In the early 70s, bottled and canned beer only made up a small proportion of the market, and it didn’t matter all that much when CAMRA decided to make bottle-conditioned beer, which was down to a small handful of products, the packaged equivalent of real ale. But in the longer term, as drinking increasingly moved from the pub to the home, this proved to be a strategic error. Bottle-conditioning is great for strong speciality brews but, because of the practical difficulties of storage, pouring and consistency, it is never going to be a realistic option for everyday quaffing beers, something that the brewers had realised long before they started dropping cask on draught. So, when all the well-known real ales started appearing in bottles, CAMRA lumped them in the same category as cans of Long Life, while encouraging small breweries to produce bottle-conditioned ales which qualified for “CAMRA says this is Real Ale” but were often highly inconsistent products that did not encourage repeat purchase. It’s commonplace for the drinkers who choose cask beer in the pub to buy the bottled versions for drinking at home and refer to them as “real ales”, even though strictly speaking they aren’t. Drinkers see the two as equivalent even if CAMRA doesn’t. One CAMRA magazine notoriously declares “tins are always very, very bad”. The likes of Beavertown might have something to say about that!

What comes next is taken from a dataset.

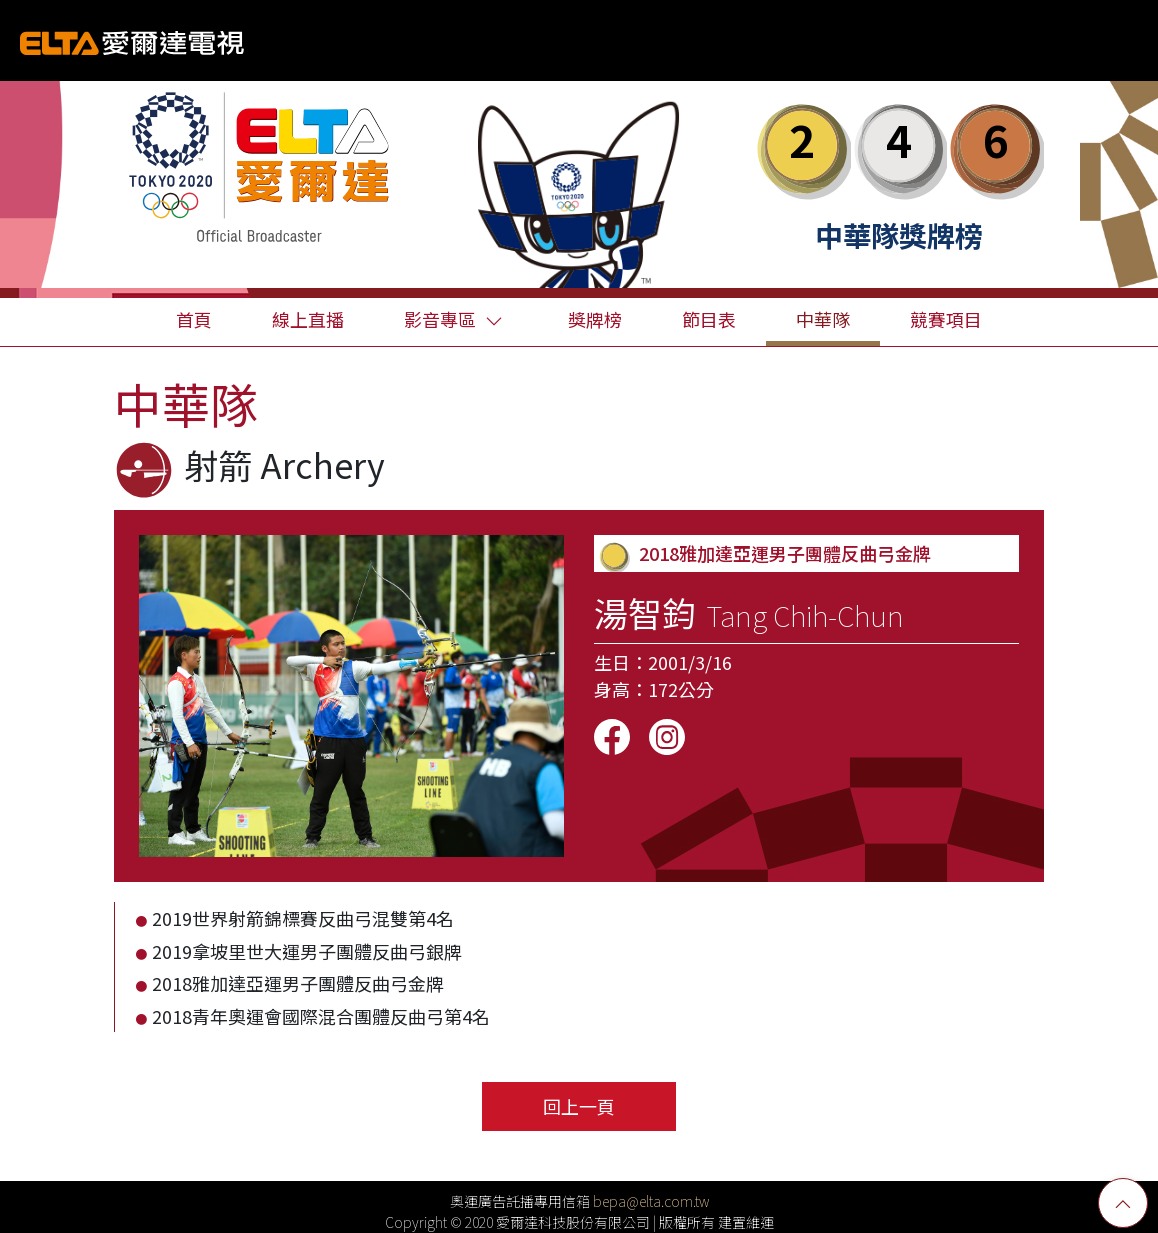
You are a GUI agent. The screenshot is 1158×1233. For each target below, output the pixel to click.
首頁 (194, 319)
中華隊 (823, 319)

Forty years on, the beer scene is far more diverse than it was in the early days. Lager has come to dominate the market – much dull or indifferent, some truly excellent. We have imports from all over the world, the craft beer movement has brought a bewildering array of styles and flavours, and we have high-quality beers from small new breweries appearing in keg form, some of which technically qualify as real ale. The old certainties have gone, and it no longer makes any sense to dismiss entire categories of beer out of hand or suggest that the people who drink them are ill-informed. Most of us, including most CAMRA members, are to some extent “repertoire drinkers” now, and don’t religiously stick to the same product on grounds of principle. I rarely drink anything but cask in pubs, as I make a point of choosing pubs that serve decent cask, but I’m certainly not the kind of person who sits at a wedding drinking bitter lemon with a face like a wet weekend because the only beer available is Foster’s. If you want to encourage people to try something new, denigrating their current choice is not a good way to go about it. It is good news that CAMRA has at last officially recognised that championing Britain’s unique contribution to the beer world and a key part of our national heritage requires a positive, outward-looking approach rather than refighting the doctrinaire battles of forty years ago.